Journal of High Energy Physics (Aug 2017)
Numerical measurements of scaling relations in two-dimensional conformal fluid turbulence
Abstract
Abstract We present measurements of relativistic scaling relations in (2+1)-dimensional conformal fluid turbulence from direct numerical simulations, in the weakly compressible regime. These relations were analytically derived previously in [1] for a relativistic fluid; this work is a continuation of that study, providing further analytical insights together with numerical experiments to test the scaling relations and extract other important features characterizing the turbulent behavior. We first explicitly demonstrate that the non-relativistic limit of these scaling relations reduce to known results from the statistical theory of incompressible Navier-Stokes turbulence. In simulations of the inverse-cascade range, we find the relevant relativistic scaling relation is satisfied to a high degree of ac-curacy.
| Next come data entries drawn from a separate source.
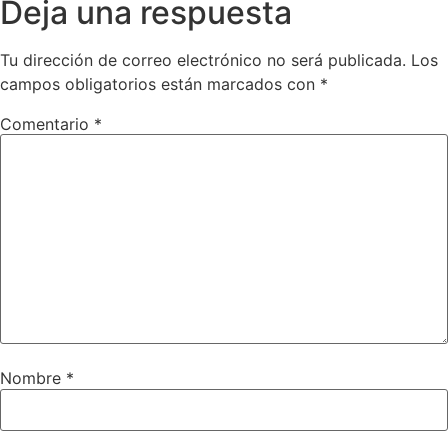
Deja una respuesta
Tu dirección de correo electrónico no será publicada.
Los
campos obligatorios están marcados con
*
Comentario
*
Nombre
*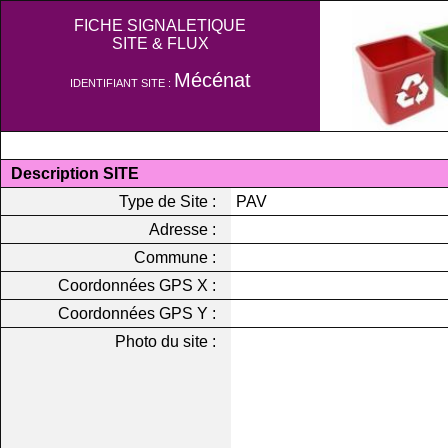
FICHE SIGNALETIQUE
SITE & FLUX
Mécénat
IDENTIFIANT SITE :
Description SITE
Type de Site :
PAV
Adresse :
Commune :
Coordonnées GPS X :
Coordonnées GPS Y :
Photo du site :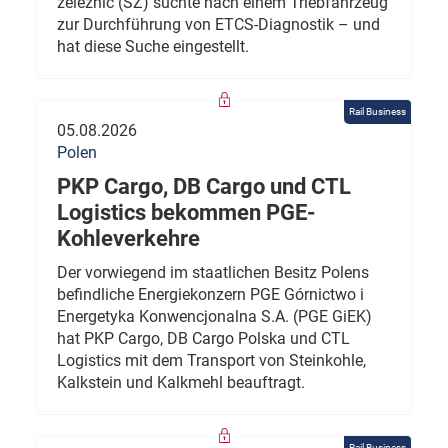
železnic (SŽ) suchte nach einem Triebfahrzeug
zur Durchführung von ETCS-Diagnostik – und
hat diese Suche eingestellt.
Rail Business
05.08.2026
Polen
PKP Cargo, DB Cargo und CTL
Logistics bekommen PGE-
Kohleverkehre
Der vorwiegend im staatlichen Besitz Polens
befindliche Energiekonzern PGE Górnictwo i
Energetyka Konwencjonalna S.A. (PGE GiEK)
hat PKP Cargo, DB Cargo Polska und CTL
Logistics mit dem Transport von Steinkohle,
Kalkstein und Kalkmehl beauftragt.
Rail Business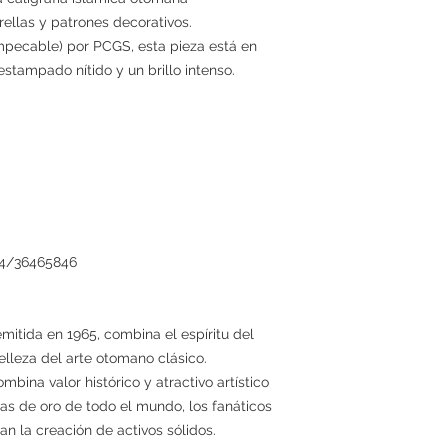
llas y patrones decorativos.
mpecable) por PCGS, esta pieza está en
stampado nítido y un brillo intenso.
.64/36465846
itida en 1965, combina el espíritu del
lleza del arte otomano clásico.
mbina valor histórico y atractivo artístico
as de oro de todo el mundo, los fanáticos
an la creación de activos sólidos.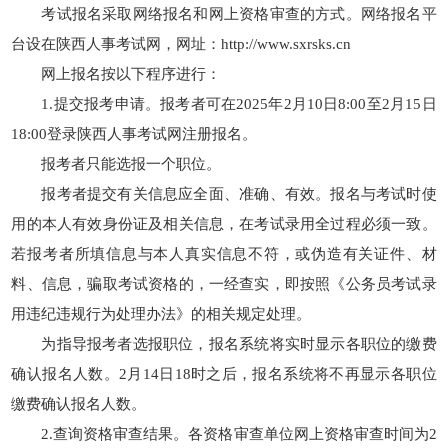
考试报名采取网络报名和网上资格审查的方式。网络报名平
台设在陕西人事考试网，网址：http://www.sxrsks.cn
网上报名按以下程序进行：
1.提交报考申请。报考者可在2025年2月10日8:00至2月15日
18:00登录陕西人事考试网注册报名。
报考者只能选报一个职位。
报考者提交有关信息应全面、准确、有效。报名与考试时使
用的本人有效身份证及相关信息，在考试录用全过程必须一致。
若报考者所填信息与本人真实信息不符，或伪造有关证件、材
料、信息，骗取考试资格的，一经查实，即按照《公务员考试录
用违纪违规行为处理办法》的相关规定处理。
为指导报考者选报职位，报名系统将实时显示各职位的缴费
确认报名人数。2月14日18时之后，报名系统将不再显示各职位
缴费确认报名人数。
2.查询资格审查结果。各资格审查单位网上资格审查时间为2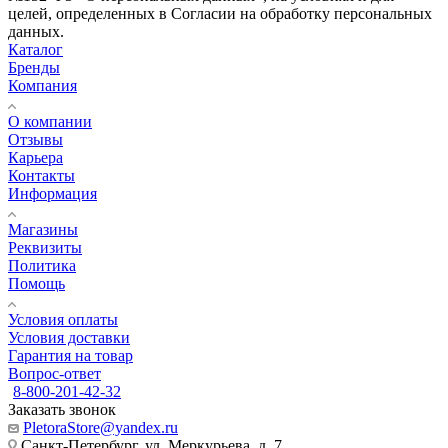
целей, определенных в Согласии на обработку персональных
данных.
Каталог
Бренды
Компания
О компании
Отзывы
Карьера
Контакты
Информация
Магазины
Реквизиты
Политика
Помощь
Условия оплаты
Условия доставки
Гарантия на товар
Вопрос-ответ
8-800-201-42-32
Заказать звонок
PletoraStore@yandex.ru
Санкт-Петербург, ул. Меркурьева, д. 7,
We observe that the non-relativistic versions of this scaling relation underperform the relativistic one in both an absolute and relative sense, with a progressive degradation as the rms Mach number increases from 0.14 to 0.19. In the direct-cascade range, the two relevant relativistic scaling relations are satisfied with a lower degree of accuracy in a simulation with rms Mach number 0.11. We elucidate the poorer agreement with further simulations of an incompressible Navier-Stokes fluid. Finally, as has been observed in the incompressible Navier-Stokes case, we show that the energy spectrum in the inverse-cascade of the conformal fluid exhibits k −2 scaling rather than the Kolmogorov/Kraichnan expectation of k −5/3, and that it is not necessarily associated with compressive effects. We comment on the implications for a recent calculation of the fractal dimension of a turbulent (3 + 1)-dimensional AdS black brane.